Odwołanie ze stanowiska dyrektora i jego zastępcy domagają się od starosty lekarze. Stawiają sprawę jasno: - To jedyny warunek naszego powrotu do pracy. W poniedziałek w trybie pilnym zbiera się Zarząd Powiatu.
Podnoszą, że powodem takiej decyzji jest brak współpracy z dyrekcją, czyli Tadeuszem Garajem i jego zastępcą Zofią Laskowską.
- Całkowicie straciliśmy do nich zaufanie - usłyszeliśmy dzisiaj. - Warunkiem naszego powrotu do pracy jest odwołanie ze stanowiska dyrektora i jego zastępcy.
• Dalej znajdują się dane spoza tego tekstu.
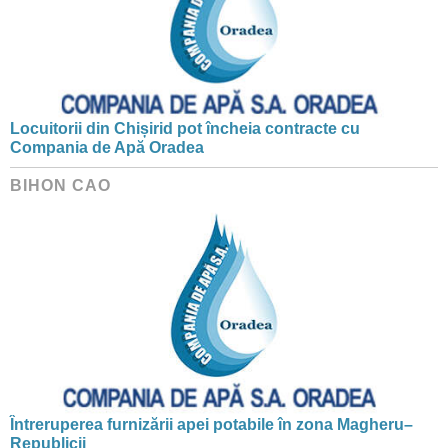
Locuitorii din Chișirid pot încheia contracte cu
Compania de Apă Oradea
BIHON CAO
Întreruperea furnizării apei potabile în zona Magheru–
Republicii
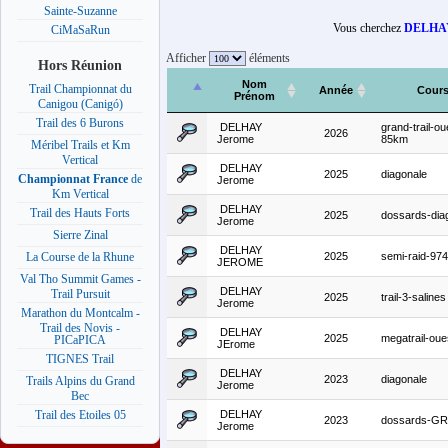
Sainte-Suzanne
Vous cherchez
DELHA
CiMaSaRun
Afficher
éléments
Hors Réunion
Nom
Trail Championnat du
Année
Cour
Prénom
Canigou (Canigó)
Trail des 6 Burons
DELHAY
grand-trail-ou
2026
Jerome
85km
Méribel Trails et Km
Vertical
DELHAY
2025
diagonale
Championnat France
de
Jerome
Km Vertical
DELHAY
Trail des Hauts Forts
2025
dossards-dia
Jerome
Sierre Zinal
DELHAY
2025
semi-raid-974
La Course de la Rhune
JEROME
Val Tho Summit Games -
DELHAY
Trail Pursuit
2025
trail-3-salines
Jerome
Marathon du Montcalm -
Trail des Novis -
DELHAY
2025
megatrail-oue
PICaPICA
JErome
TIGNES Trail
DELHAY
2023
diagonale
Trails Alpins du Grand
Jerome
Bec
DELHAY
Trail des Etoiles 05
2023
dossards-G
Jerome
Dziś złożyli pismo w tej sprawie w starostwie. Podpisało się pod nim 30 lekarzy. - Sytuacja jest bardzo poważna - nie kryje Józef Kuropatwa, starosta hrubieszowski. - Musimy coś z tym zrobić, dlatego na poniedziałek zwołaliśmy posiedzenie zarządu.
Zdeterminowani medycy wskazują na trwającą od kilku lat złą atmosferę w pracy. Czarę goryczy przelało jednak zarządzenie dyrekcji o pozostawieniu z początkiem lipca na nocnym dyżurze jednego, a nie jak dotąd dwóch lekarzy.
Na znak protestu interniści zaczęli składać wypowiedzenia, później dołączyli do nich lekarze innych specjalności.
Zastrzegają, że zarządzenie jest niebezpieczne dla zdrowia i życia pacjentów. Swoimi obawami podzielili się m.in. z NFZ, starostwem i prokuraturą.
- Interna jest królową medycyny i nie można wyobrazić sobie pracy szpitala bez lekarzy tej specjalności - mówi prof. Wojciech Sodolski, konsultant wojewódzki do spraw interny. - Na razie znam stanowisko tylko jednej strony, z dyrektorem jeszcze nie udało mi się porozmawiać. Uważam jednak, że nie można przekraczać granic oszczędności. Trzeba zrobić wszystko, by nie doprowadzić do patowej sytuacji, bo to grozi paraliżem szpitala.
Do takiej sytuacji może dojść już za trzy miesiące, bo wtedy skończy się okres wypowiedzeń. Z dyrektorem szpitala nie udało się nam skontaktować.